Christopher E. Duliban (born January 9, 1963) is an American former professional football player who was a linebacker for the Dallas Cowboys of the National Football League (NFL). He played college football for the Texas Longhorns.

==Early life==
Duliban attended Spring Woods High School, where he was a two-way player at running back and linebacker. He received All-district honors at linebacker as a junior. He received All-district honors at running back as a senior.

He accepted a football scholarship from the University of Texas at Austin. He began his college career as a backup linebacker, playing mainly on special teams. As a sophomore, he led the team in special teams tackles, including 2 blocked kicks and one punt return for 19 yards, helping them to win the Southwest Conference Championship, reach No. 2 in the rankings and play in the 1984 Cotton Bowl Classic. He had another blocked kick as a junior and helped the team to the 1984 Freedom Bowl.

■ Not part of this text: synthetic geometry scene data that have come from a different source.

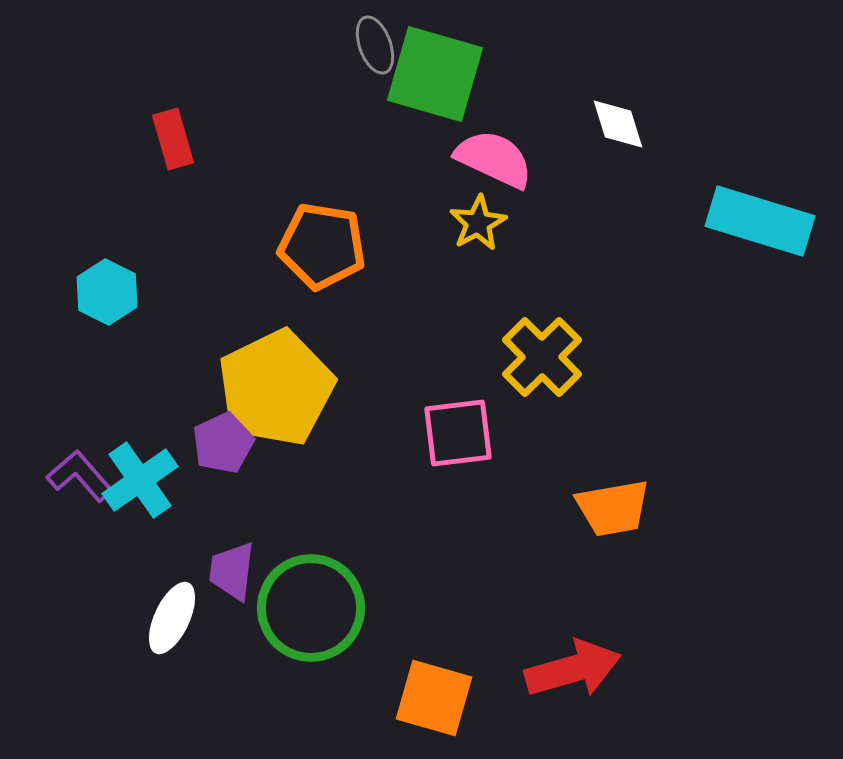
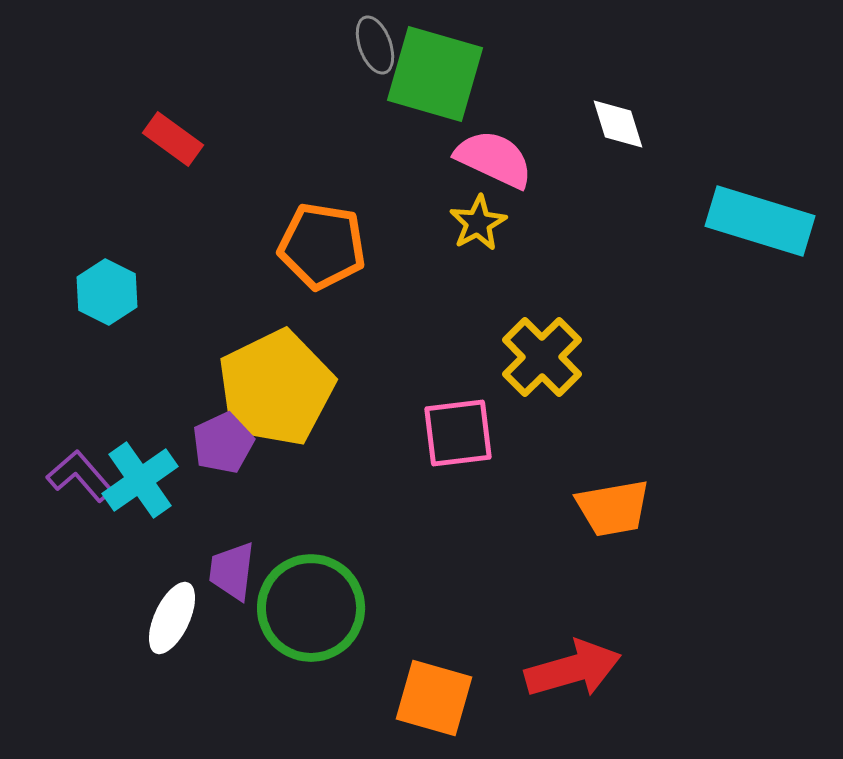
red rectangle: rotated 38 degrees counterclockwise
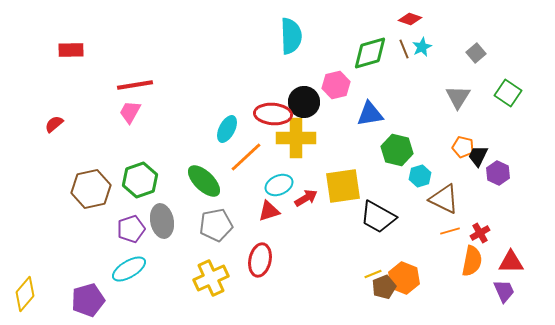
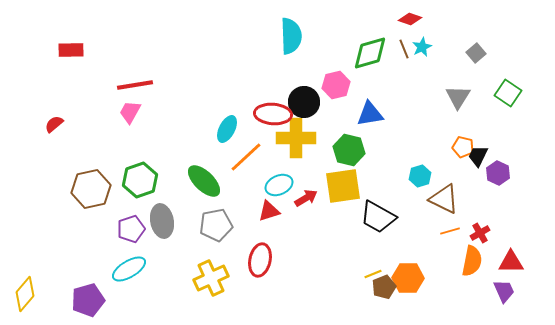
green hexagon at (397, 150): moved 48 px left
orange hexagon at (404, 278): moved 4 px right; rotated 20 degrees counterclockwise
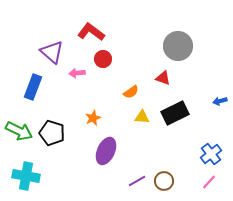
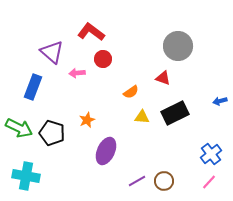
orange star: moved 6 px left, 2 px down
green arrow: moved 3 px up
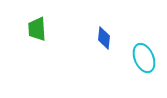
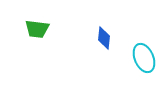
green trapezoid: rotated 80 degrees counterclockwise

As a senior, he became a starter at outside linebacker, finishing with 98 tackles (third on the team), 10 sacks (second on the team), 7 passes defensed and one interception and he helped the team get into the 1985 Bluebonnet Bowl.

==Professional career==
===Dallas Cowboys===
Dulliban was selected in the 12th round (307th overall) of the 1986 NFL draft by the Dallas Cowboys. On September 1, he was placed on the injured reserve list with a shoulder injury.

After the NFLPA strike was declared on the third week of the 1987 season, those contests were canceled (reducing the 16-game season to 15) and the NFL decided that the games would be played with replacement players. He crossed the picket line off the injured reserve to be a part of the Dallas replacement team that was given the mock name "Rhinestone Cowboys" by the media. He started 3 games at outside linebacker. He had 2 sacks against the New York Jets earning the defensive player of the week award. On October 27, he was placed on the injured reserve list. He was cut on November 3.

===Buffalo Bills===
On March 16, 1988, he was signed as a free agent by the Buffalo Bills. He was released on August 16.

He also spent some time with the St. Louis Cardinals and the Saskatchewan Roughriders.

==Coaching career==
After some time in business and real estate, he became the head coach for Hyde Park Baptist High School in 1996. Over the next twelve seasons, he reached the playoffs nine times (four semi-finals and nine quarter-finals).

In 1999, he was also the defensive coordinator for the Texas Terminators of the Indoor Professional Football League and took them to the Championship game. In 2001, he was named the head coach of the Austin Rockers in the National Indoor Football League.

In 2007, he became the head coach for the CenTex Barracudas of the Intense Football League where he coached for 2 years, amassing a 10–18 record. In 2008 he led the team to their first and only playoff win before the league went defunct. In 2009, he was named the head coach for the inaugural season of the Austin Turfcats in the Southern Indoor Football League. The team went 10–3 in their first year, finishing in 2nd during the regular season and advancing to the League Championship President's Cup Game, which they lost to Louisiana. In their 2nd season, they went 2–12, failed to make the playoffs and then folded at the end of the season.

He left coaching in 2010 and went into financial management.